Marx thought that workers would never get more rights as long as capitalists controlled things, but he turned out to be wrong. All this proves is that having too narrow a focus can limit ones ability to see other factors.
Do people get any more intelligent when they manage a private firm as the libertarians believe? Do they get any dumber when they manage the same enterprise in a state-owned setting?
I don't think it's who owns the means of production that is the problem, its that power corrupts and the feedback mechanisms are too weak. Many think democracy is supposed to provide the feedback, but as we see from current conditions, democracy can slip into plutocracy without much notice and then all the checks stop working.
I think that Herman Daly did wonderful work in showing the need to address the environment in the context of economics. Like most people who stray from the orthodoxy, he never got much credit.
4 comments:
I apologize for having mistakenly identified Fresno as where michael p. is at rather than Chico.
Barkley
Nice to meet you Michael Perelman (Perilman?). I gather you don't like capitalism. ....er, I feel comfortable with that.
Since you brought up the topic of 'The Corporate Confiscation of Creativity' here's the latest example in Tasmania, Australia. Our lovely forest angel. Hah!
http://tasmaniantimes.com/index.php?/weblog/comments/police-state-angel-sued/
How do you feel about the work of the ecological economists like Herman Daly and Robert Costanza?
They've been off in the wilderness for 40 years, but their rather obvious conclusion that one can't have continual growth in a finite system is starting to take hold.

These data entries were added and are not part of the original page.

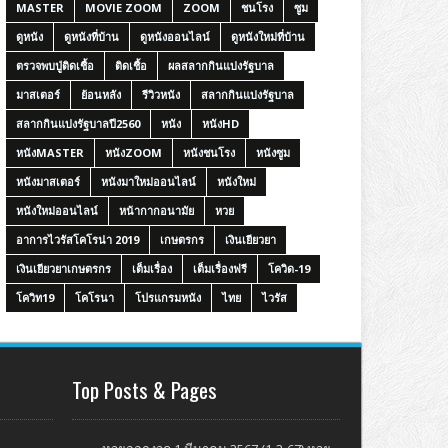
MASTER
MOVIE ZOOM
ZOOM
ชนโรง
ซูม
ดูหนัง
ดูหนังที่บ้าน
ดูหนังออนไลน์
ดูหนังใหม่ที่บ้าน
ตรวจพบปู่ติดเชื้อ
ติดเชื้อ
ผลสลากกินแบ่งรัฐบาล
มาสเตอร์
ย้อนหลัง
รีวิวหนัง
สลากกินแบ่งรัฐบาล
สลากกินแบ่งรัฐบาลปี2560
หนัง
หนังHD
หนังMASTER
หนังZOOM
หนังชนโรง
หนังซูม
หนังมาสเตอร์
หนังมาใหม่ออนไลน์
หนังใหม่
หนังใหม่ออนไลน์
หน้ากากอนามัย
หวย
อาการไวรัสโคโรน่า 2019
เกษตรกร
เงินเยียวยา
เงินเยียวยาเกษตรกร
เต็มเรื่อง
เต็มเรื่องฟรี
โควิด-19
โควิท19
โคโรนา
โปรแกรมหนัง
ไทย
ไวรัส
Top Posts & Pages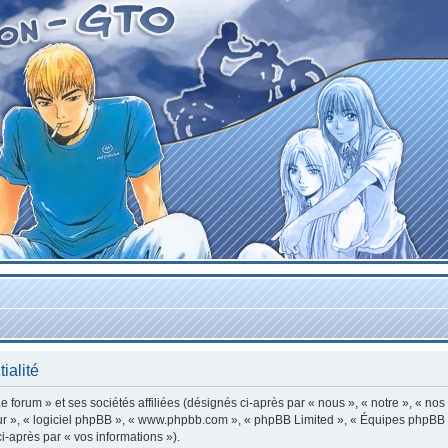
ialité
forum » et ses sociétés affiliées (désignés ci-après par « nous », « notre », « nos
leur », « logiciel phpBB », « www.phpbb.com », « phpBB Limited », « Équipes phpBB »
ci-après par « vos informations »).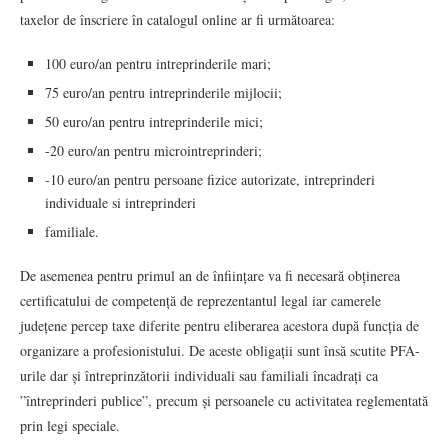
taxelor de înscriere în catalogul online ar fi următoarea:
100 euro/an pentru intreprinderile mari;
75 euro/an pentru intreprinderile mijlocii;
50 euro/an pentru intreprinderile mici;
-20 euro/an pentru microintreprinderi;
-10 euro/an pentru persoane fizice autorizate, intreprinderi
individuale si intreprinderi
familiale.
De asemenea pentru primul an de înființare va fi necesară obținerea
certificatului de competență de reprezentantul legal iar camerele
județene percep taxe diferite pentru eliberarea acestora după funcția de
organizare a profesionistului. De aceste obligații sunt însă scutite PFA-
urile dar și întreprinzătorii individuali sau familiali încadrați ca
”întreprinderi publice”, precum și persoanele cu activitatea reglementată
prin legi speciale.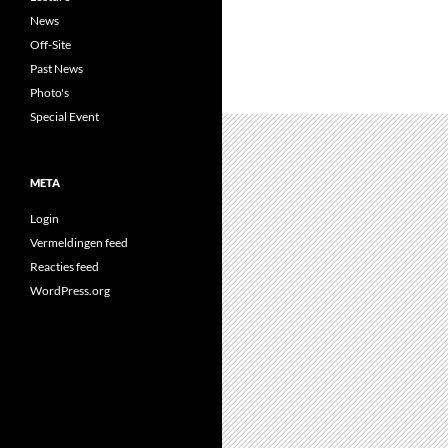
News
Off-Site
Past News
Photo's
Special Event
META
Login
Vermeldingen feed
Reacties feed
WordPress.org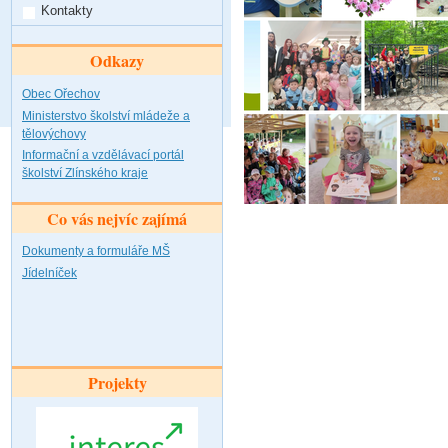
Kontakty
Odkazy
Obec Ořechov
Ministerstvo školství mládeže a
tělovýchovy
Informační a vzdělávací portál
školství Zlínského kraje
Co vás nejvíc zajímá
Dokumenty a formuláře MŠ
Jídelníček
Projekty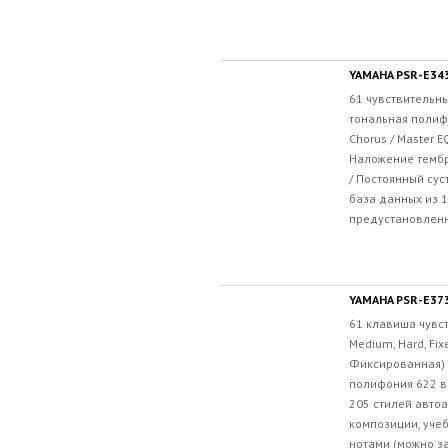
YAMAHA PSR-E34
61 чувствительн
тональная полифо
Chorus / Master E
Наложение тембр
/ Постоянный сус
база данных из 
предустановленн
YAMAHA PSR-E37
61 клавиша чувст
Medium, Hard, Fix
Фиксированная) 
полифония 622 в
205 стилей авто
композиции, уче
нотами (можно за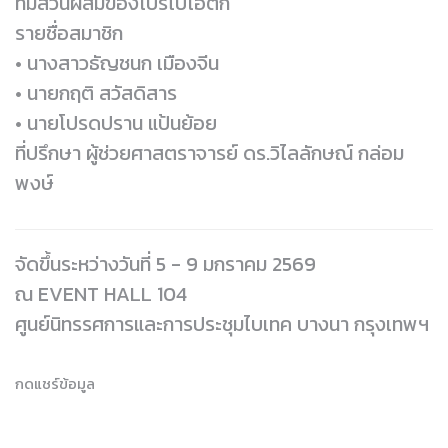
ที่มีส่วนผสมของโปรไบโอติก
รายชื่อสมาชิก
• นางสาวธัญชนก เมืองจีน
• นายกฤติ สวัสดิสาร
• นายโปรดปราน แป้นย้อย
ที่ปรึกษา ผู้ช่วยศาสตราจารย์ ดร.วิไลลักษณ์ กล่อม
พงษ์
จัดขึ้นระหว่างวันที่ 5 - 9 มกราคม 2569
ณ EVENT HALL 104
ศูนย์นิทรรศการและการประชุมไบเทค บางนา กรุงเทพฯ
กดแชร์ข้อมูล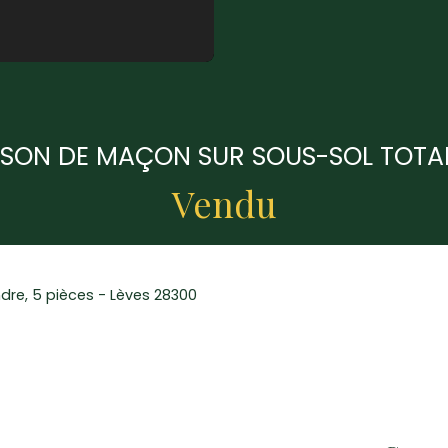
ISON DE MAÇON SUR SOUS-SOL TOTAL 
Vendu
ndre, 5 pièces - Lèves 28300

They recognize the need for a steady-state society where consumption is at a level where resources can be replenished, but are short on specifics of how to get there from here, and what type of economic system it would be.
I haven't read your books, so, perhaps, its unfair to remark on them, but you did summarize them on your blog, so...
It seems that your focus is on the impossibility of capitalism to work optimally. I don't think anyone disagrees (except for wealthy plutocrats and their lackeys), but I don't think the fault is with economic structure, it's with the feedback mechanism.
Marx thought that workers would never get more rights as long as capitalists controlled things, but he turned out to be wrong. All this proves is that having too narrow a focus can limit ones ability to see other factors.
Do people get any more intelligent when they manage a private firm as the libertarians believe? Do they get any dumber when they manage the same enterprise in a state-owned setting?
I don't think it's who owns the means of production that is the problem, its that power corrupts and the feedback mechanisms are too weak. Many think democracy is supposed to provide the feedback, but as we see from current conditions, democracy can slip into plutocracy without much notice and then all the checks stop working.
I think that Herman Daly did wonderful work in showing the need to address the environment in the context of economics. Like most people who stray from the orthodoxy, he never got much credit.